* [WHAT NEEDS TO BE DONE]:
Your job is to return every line of the listing holding the string "absence".

* * *

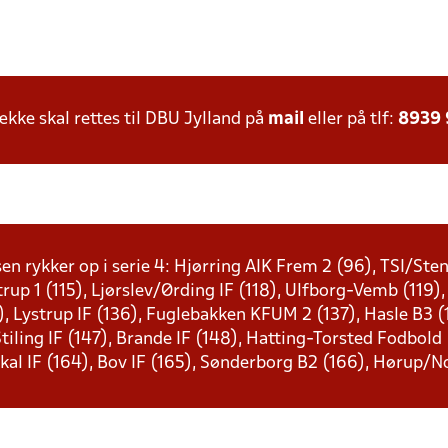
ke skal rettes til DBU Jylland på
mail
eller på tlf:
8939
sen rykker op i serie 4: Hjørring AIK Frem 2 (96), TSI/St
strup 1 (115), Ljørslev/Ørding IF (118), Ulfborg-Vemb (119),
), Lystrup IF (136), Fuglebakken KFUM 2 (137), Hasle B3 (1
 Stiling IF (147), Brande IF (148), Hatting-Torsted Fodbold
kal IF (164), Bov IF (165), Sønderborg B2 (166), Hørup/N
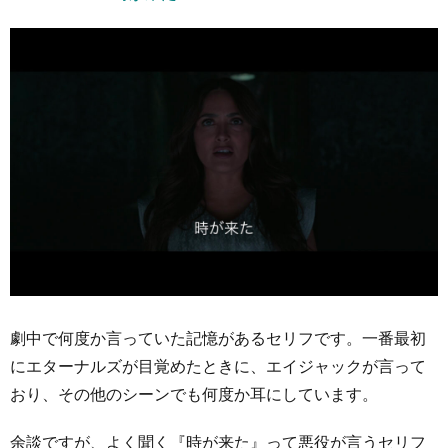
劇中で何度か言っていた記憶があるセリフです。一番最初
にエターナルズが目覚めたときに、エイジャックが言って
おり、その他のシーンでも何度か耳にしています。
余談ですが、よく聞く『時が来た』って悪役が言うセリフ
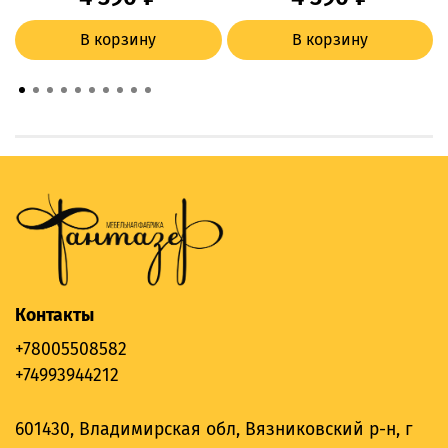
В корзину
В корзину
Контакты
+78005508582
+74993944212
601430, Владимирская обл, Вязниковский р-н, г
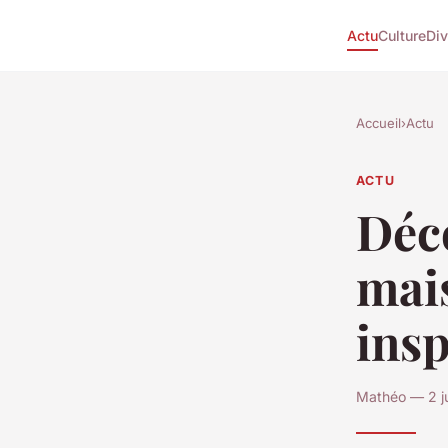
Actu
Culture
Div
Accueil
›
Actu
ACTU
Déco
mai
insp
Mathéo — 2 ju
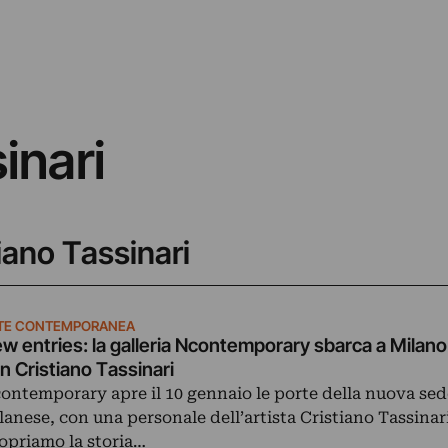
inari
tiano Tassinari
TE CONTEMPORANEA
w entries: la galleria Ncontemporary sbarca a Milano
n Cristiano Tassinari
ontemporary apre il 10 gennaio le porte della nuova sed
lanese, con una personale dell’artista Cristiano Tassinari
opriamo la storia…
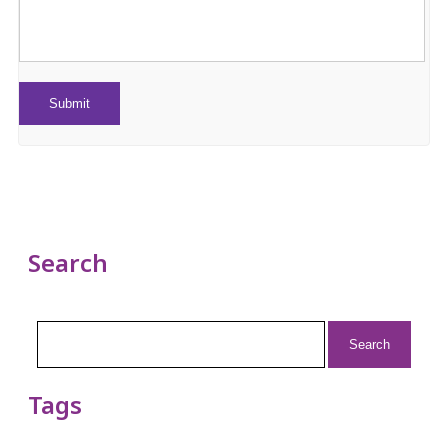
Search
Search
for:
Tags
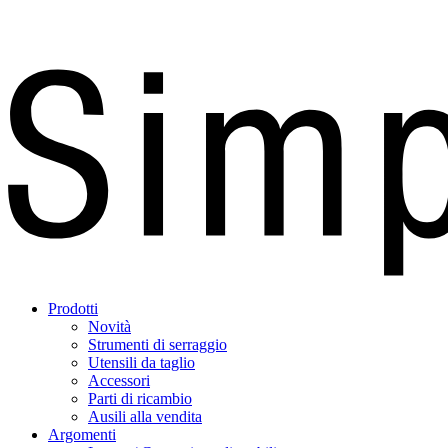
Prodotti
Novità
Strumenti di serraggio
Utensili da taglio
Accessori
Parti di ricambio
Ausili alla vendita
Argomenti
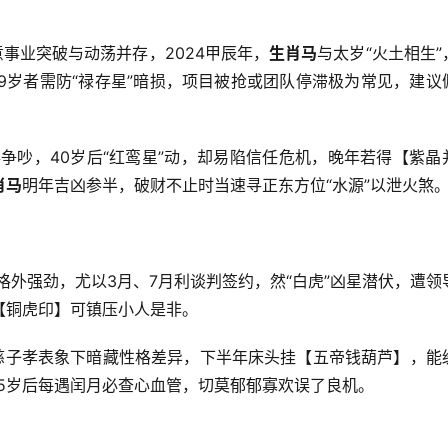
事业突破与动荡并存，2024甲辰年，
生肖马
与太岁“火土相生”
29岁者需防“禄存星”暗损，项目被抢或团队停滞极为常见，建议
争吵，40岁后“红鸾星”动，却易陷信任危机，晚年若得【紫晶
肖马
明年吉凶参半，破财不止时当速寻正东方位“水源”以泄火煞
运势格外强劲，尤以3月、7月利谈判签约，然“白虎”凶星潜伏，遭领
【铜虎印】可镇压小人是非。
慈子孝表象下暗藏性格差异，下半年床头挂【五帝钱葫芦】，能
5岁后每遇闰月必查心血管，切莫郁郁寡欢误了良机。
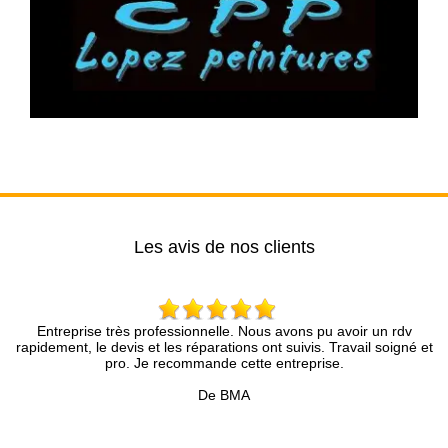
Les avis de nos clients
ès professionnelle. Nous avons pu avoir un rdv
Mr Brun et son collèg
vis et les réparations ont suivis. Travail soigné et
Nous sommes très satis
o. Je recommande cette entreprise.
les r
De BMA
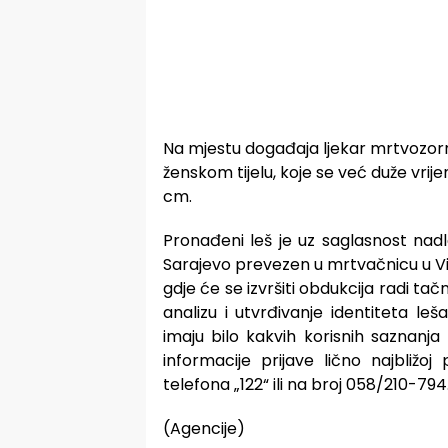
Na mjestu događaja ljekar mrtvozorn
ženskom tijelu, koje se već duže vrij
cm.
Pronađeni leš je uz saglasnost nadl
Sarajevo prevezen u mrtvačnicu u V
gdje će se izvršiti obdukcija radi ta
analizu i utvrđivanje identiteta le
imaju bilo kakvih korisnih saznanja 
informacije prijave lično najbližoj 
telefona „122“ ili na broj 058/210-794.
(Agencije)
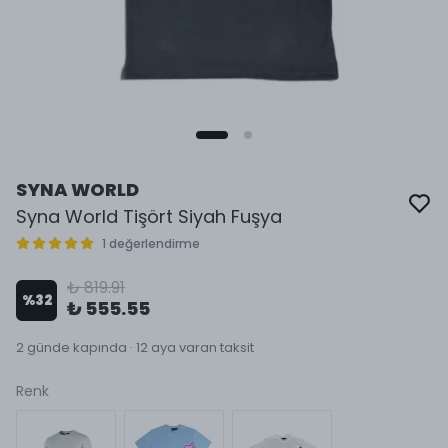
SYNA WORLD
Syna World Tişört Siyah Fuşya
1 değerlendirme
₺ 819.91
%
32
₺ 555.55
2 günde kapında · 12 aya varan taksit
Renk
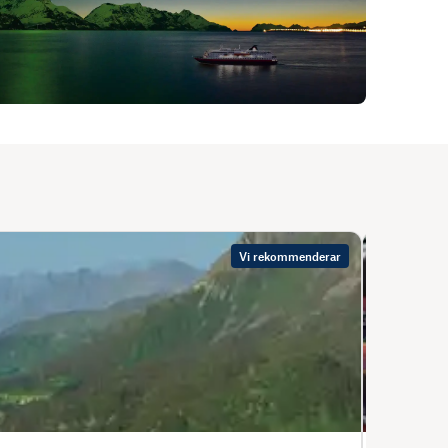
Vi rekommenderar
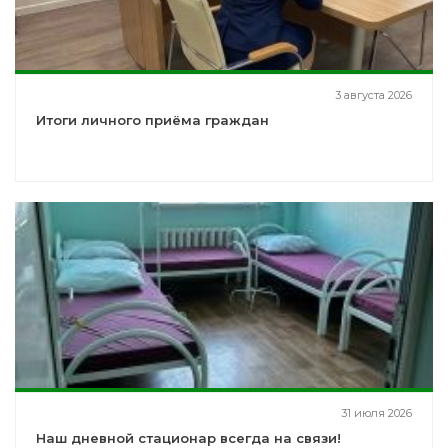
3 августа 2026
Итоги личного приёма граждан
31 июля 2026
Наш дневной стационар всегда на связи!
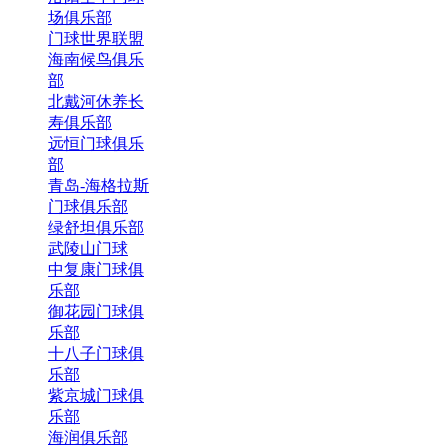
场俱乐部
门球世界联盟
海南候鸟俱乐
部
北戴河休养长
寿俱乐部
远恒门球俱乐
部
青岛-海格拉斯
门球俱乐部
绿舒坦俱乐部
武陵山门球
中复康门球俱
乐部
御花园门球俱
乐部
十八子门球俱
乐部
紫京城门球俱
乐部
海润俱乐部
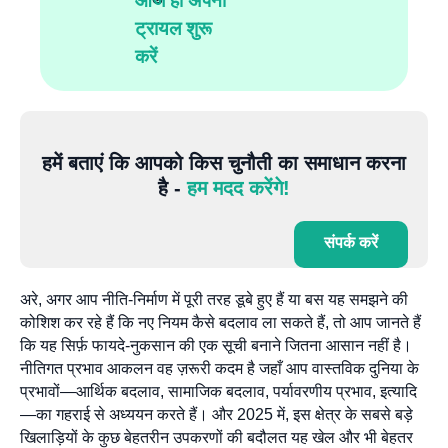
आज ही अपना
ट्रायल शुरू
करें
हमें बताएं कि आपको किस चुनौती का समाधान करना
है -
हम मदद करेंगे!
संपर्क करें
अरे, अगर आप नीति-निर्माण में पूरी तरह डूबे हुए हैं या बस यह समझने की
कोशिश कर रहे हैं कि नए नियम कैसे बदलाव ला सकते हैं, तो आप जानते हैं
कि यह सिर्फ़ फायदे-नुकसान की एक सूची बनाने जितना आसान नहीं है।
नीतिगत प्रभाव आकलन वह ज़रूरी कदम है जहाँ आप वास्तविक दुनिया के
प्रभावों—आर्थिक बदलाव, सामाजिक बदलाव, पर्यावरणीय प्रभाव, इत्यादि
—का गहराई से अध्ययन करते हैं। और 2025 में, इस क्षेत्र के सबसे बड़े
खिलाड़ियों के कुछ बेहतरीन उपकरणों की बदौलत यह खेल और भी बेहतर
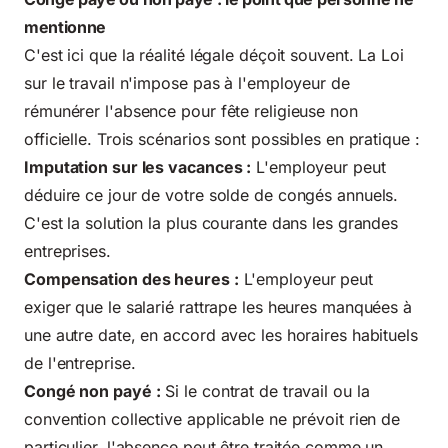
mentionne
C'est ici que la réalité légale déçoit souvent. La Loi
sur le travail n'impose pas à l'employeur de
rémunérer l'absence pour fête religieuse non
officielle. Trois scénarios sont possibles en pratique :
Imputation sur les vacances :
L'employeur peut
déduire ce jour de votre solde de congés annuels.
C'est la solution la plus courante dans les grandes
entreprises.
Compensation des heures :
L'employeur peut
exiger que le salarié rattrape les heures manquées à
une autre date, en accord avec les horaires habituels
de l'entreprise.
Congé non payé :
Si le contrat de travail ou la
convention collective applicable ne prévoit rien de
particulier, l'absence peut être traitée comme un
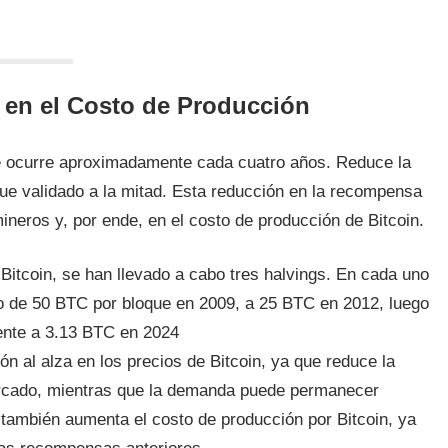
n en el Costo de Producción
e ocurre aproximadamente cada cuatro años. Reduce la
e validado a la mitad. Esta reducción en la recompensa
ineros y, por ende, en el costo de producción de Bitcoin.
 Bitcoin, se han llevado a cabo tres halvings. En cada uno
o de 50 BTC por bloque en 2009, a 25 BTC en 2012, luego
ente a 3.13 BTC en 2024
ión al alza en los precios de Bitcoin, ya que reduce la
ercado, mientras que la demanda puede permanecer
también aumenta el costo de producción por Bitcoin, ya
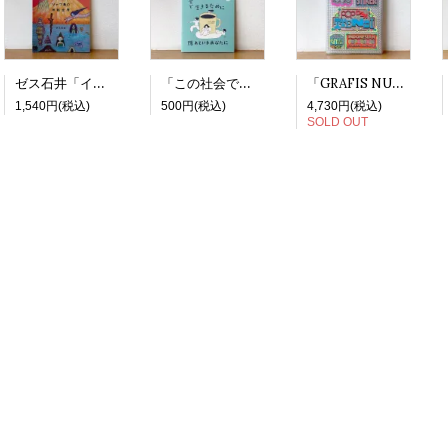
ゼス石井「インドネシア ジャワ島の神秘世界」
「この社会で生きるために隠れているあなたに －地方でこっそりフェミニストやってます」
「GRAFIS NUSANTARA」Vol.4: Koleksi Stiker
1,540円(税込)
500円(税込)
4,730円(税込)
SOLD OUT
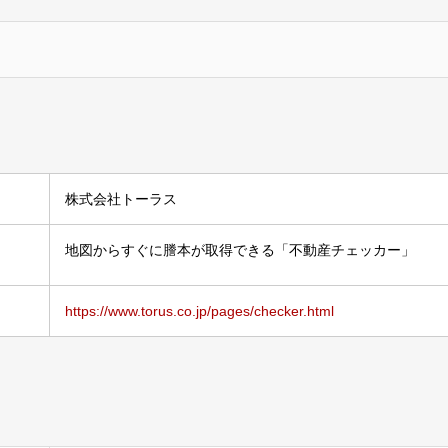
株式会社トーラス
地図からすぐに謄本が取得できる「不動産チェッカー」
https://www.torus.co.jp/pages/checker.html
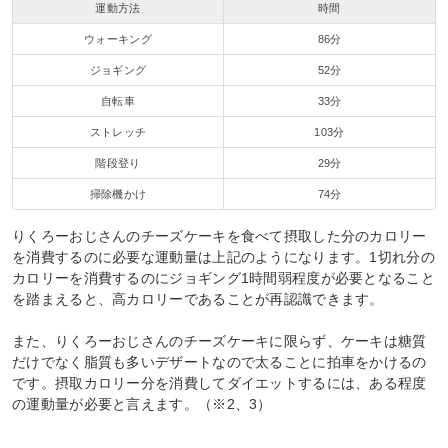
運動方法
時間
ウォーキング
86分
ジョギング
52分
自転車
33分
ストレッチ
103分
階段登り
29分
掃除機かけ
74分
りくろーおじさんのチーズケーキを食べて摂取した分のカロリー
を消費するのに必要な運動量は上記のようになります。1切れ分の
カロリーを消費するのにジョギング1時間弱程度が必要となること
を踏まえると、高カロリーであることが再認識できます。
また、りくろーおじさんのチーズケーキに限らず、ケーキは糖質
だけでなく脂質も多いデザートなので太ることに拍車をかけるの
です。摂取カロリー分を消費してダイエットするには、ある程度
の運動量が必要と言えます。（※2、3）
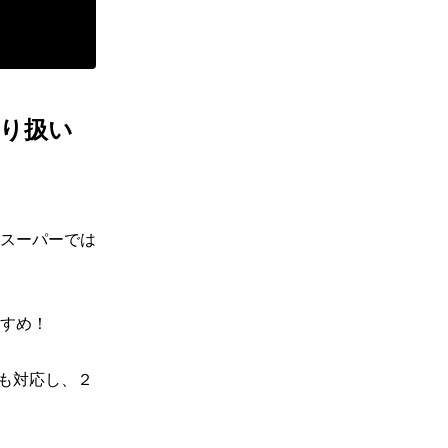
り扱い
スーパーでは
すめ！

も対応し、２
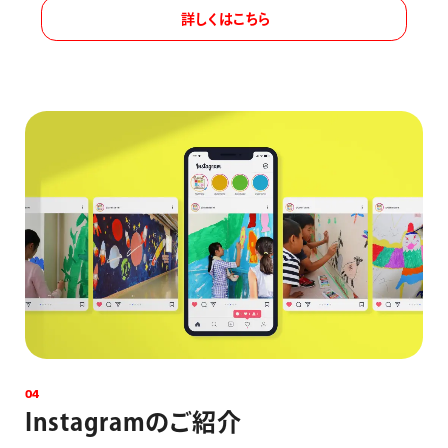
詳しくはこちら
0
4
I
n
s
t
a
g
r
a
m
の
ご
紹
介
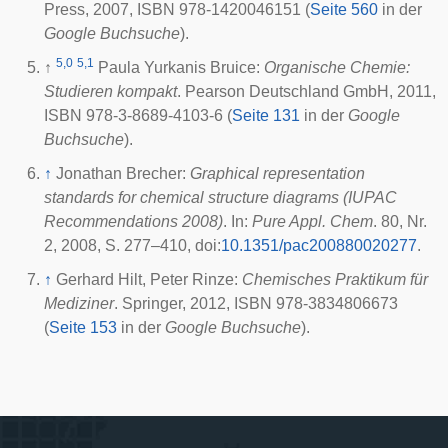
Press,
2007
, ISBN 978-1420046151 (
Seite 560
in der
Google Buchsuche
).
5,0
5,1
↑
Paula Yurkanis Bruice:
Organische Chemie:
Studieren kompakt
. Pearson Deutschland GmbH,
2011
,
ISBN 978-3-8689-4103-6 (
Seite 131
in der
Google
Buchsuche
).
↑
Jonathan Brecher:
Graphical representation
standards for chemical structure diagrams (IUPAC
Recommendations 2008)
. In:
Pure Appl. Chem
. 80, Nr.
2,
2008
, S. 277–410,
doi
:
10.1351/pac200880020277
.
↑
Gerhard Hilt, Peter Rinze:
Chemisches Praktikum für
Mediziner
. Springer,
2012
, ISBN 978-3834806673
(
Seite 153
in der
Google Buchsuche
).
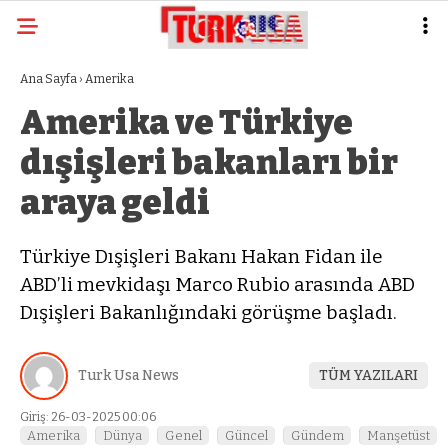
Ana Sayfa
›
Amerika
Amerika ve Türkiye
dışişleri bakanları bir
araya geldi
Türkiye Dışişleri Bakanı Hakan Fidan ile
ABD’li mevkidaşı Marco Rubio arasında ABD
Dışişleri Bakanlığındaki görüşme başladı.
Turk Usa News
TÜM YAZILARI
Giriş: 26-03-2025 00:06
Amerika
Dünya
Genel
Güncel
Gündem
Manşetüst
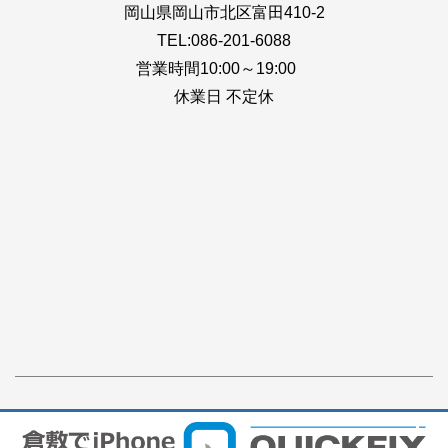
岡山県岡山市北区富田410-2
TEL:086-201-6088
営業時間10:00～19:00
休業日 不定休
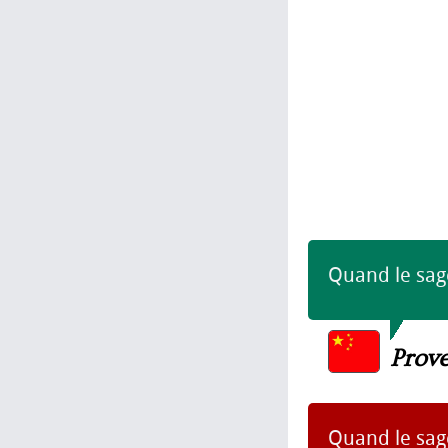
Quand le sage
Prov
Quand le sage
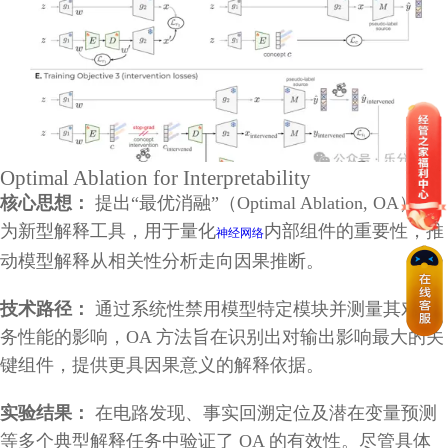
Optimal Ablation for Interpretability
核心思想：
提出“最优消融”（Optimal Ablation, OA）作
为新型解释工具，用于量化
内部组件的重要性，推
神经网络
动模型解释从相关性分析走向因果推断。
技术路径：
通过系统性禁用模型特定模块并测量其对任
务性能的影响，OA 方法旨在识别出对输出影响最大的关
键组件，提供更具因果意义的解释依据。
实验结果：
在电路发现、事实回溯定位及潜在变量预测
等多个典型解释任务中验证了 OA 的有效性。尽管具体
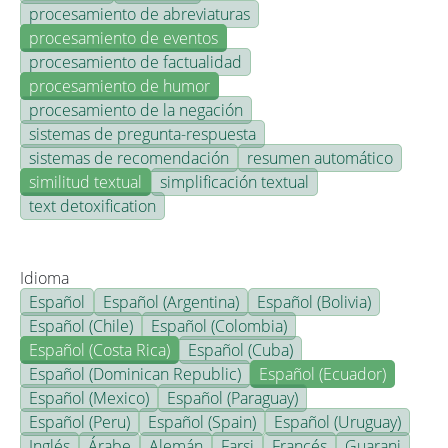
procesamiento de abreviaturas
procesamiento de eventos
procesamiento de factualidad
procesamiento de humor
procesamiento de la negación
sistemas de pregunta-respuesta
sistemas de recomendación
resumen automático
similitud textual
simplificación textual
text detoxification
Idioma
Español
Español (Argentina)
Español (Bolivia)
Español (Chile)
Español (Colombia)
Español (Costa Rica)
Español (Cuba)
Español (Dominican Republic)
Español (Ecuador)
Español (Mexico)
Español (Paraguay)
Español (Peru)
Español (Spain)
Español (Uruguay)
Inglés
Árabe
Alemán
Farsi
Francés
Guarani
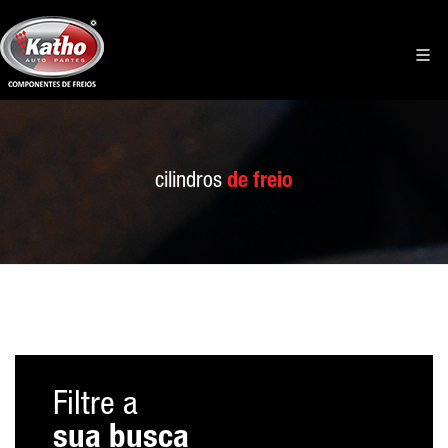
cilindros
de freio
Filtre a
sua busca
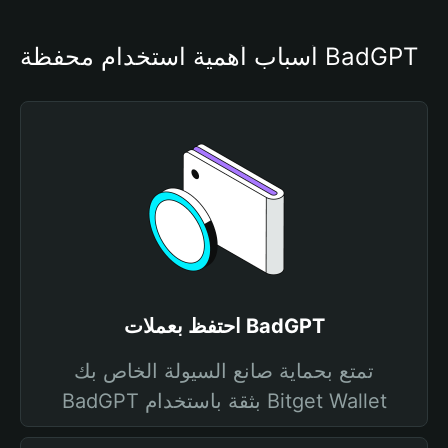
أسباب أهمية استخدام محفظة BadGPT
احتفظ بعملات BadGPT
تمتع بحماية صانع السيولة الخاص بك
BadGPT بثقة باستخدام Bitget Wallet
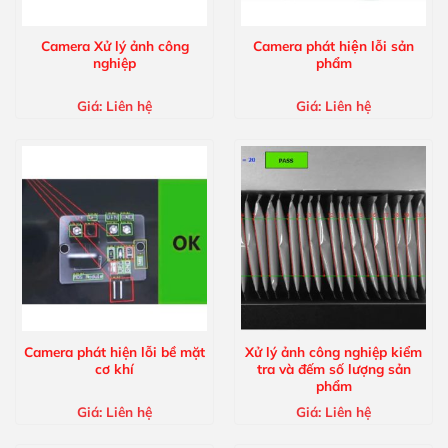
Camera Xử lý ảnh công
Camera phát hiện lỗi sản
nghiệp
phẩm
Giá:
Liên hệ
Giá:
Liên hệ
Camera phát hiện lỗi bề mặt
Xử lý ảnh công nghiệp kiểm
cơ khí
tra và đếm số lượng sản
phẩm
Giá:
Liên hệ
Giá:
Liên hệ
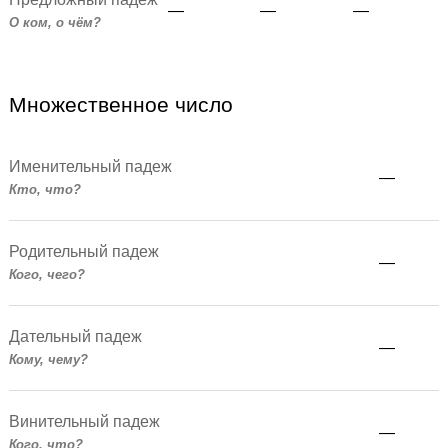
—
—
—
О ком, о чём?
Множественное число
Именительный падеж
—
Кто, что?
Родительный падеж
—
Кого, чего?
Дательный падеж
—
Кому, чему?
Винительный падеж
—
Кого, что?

* * *

* [YOUR RESPONSE]:
rémunérer l'absence pour fête religieuse non
particulier, l'absence peut être traitée comme un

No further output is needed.